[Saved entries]
********

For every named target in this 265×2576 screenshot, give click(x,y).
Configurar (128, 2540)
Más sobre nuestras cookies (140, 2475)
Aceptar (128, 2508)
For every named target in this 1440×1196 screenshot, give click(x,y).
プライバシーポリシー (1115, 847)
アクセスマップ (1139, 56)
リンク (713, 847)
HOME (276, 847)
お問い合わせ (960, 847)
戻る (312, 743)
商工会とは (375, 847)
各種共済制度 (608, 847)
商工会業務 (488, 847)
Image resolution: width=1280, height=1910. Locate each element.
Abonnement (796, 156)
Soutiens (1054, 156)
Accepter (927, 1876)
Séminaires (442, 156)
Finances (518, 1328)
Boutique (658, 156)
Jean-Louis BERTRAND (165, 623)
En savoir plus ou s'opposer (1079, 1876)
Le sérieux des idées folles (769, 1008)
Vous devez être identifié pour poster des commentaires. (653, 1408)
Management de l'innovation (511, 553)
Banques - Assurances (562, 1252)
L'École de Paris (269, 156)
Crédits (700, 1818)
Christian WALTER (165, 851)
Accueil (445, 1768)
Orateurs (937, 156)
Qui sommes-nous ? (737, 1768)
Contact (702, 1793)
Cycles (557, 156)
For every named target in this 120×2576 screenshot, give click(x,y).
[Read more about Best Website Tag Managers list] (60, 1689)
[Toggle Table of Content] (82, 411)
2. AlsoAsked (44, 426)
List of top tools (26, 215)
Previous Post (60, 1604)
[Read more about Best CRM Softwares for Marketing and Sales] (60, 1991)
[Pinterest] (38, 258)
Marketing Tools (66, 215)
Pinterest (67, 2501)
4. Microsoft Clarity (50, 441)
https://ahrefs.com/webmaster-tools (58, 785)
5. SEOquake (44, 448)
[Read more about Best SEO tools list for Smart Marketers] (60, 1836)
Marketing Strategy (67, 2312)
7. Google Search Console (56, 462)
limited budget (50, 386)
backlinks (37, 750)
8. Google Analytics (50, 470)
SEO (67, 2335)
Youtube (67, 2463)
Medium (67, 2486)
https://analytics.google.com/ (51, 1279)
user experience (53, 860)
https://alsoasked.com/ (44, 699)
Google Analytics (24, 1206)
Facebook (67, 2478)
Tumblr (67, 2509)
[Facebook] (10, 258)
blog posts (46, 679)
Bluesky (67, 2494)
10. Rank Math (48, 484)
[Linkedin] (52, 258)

********

WHAT YOU ARE ASKED TO DO | No line may be left out; the records are to be transcribed in full.

REPLY TO THE EXERCISE |
For every named target in this 265×2576 screenshot, give click(x,y).
Configurar (128, 2540)
Más sobre nuestras cookies (140, 2475)
Aceptar (128, 2508)
For every named target in this 1440×1196 screenshot, give click(x,y).
プライバシーポリシー (1115, 847)
アクセスマップ (1139, 56)
リンク (713, 847)
HOME (276, 847)
お問い合わせ (960, 847)
戻る (312, 743)
商工会とは (375, 847)
各種共済制度 (608, 847)
商工会業務 (488, 847)
Image resolution: width=1280, height=1910. Locate each element.
Abonnement (796, 156)
Soutiens (1054, 156)
Accepter (927, 1876)
Séminaires (442, 156)
Finances (518, 1328)
Boutique (658, 156)
Jean-Louis BERTRAND (165, 623)
En savoir plus ou s'opposer (1079, 1876)
Le sérieux des idées folles (769, 1008)
Vous devez être identifié pour poster des commentaires. (653, 1408)
Management de l'innovation (511, 553)
Banques - Assurances (562, 1252)
L'École de Paris (269, 156)
Crédits (700, 1818)
Christian WALTER (165, 851)
Accueil (445, 1768)
Orateurs (937, 156)
Qui sommes-nous ? (737, 1768)
Contact (702, 1793)
Cycles (557, 156)
For every named target in this 120×2576 screenshot, give click(x,y).
[Read more about Best Website Tag Managers list] (60, 1689)
[Toggle Table of Content] (82, 411)
2. AlsoAsked (44, 426)
List of top tools (26, 215)
Previous Post (60, 1604)
[Read more about Best CRM Softwares for Marketing and Sales] (60, 1991)
[Pinterest] (38, 258)
Marketing Tools (66, 215)
Pinterest (67, 2501)
4. Microsoft Clarity (50, 441)
https://ahrefs.com/webmaster-tools (58, 785)
5. SEOquake (44, 448)
[Read more about Best SEO tools list for Smart Marketers] (60, 1836)
Marketing Strategy (67, 2312)
7. Google Search Console (56, 462)
limited budget (50, 386)
backlinks (37, 750)
8. Google Analytics (50, 470)
SEO (67, 2335)
Youtube (67, 2463)
Medium (67, 2486)
https://analytics.google.com/ (51, 1279)
user experience (53, 860)
https://alsoasked.com/ (44, 699)
Google Analytics (24, 1206)
Facebook (67, 2478)
Tumblr (67, 2509)
[Facebook] (10, 258)
blog posts (46, 679)
Bluesky (67, 2494)
10. Rank Math (48, 484)
[Linkedin] (52, 258)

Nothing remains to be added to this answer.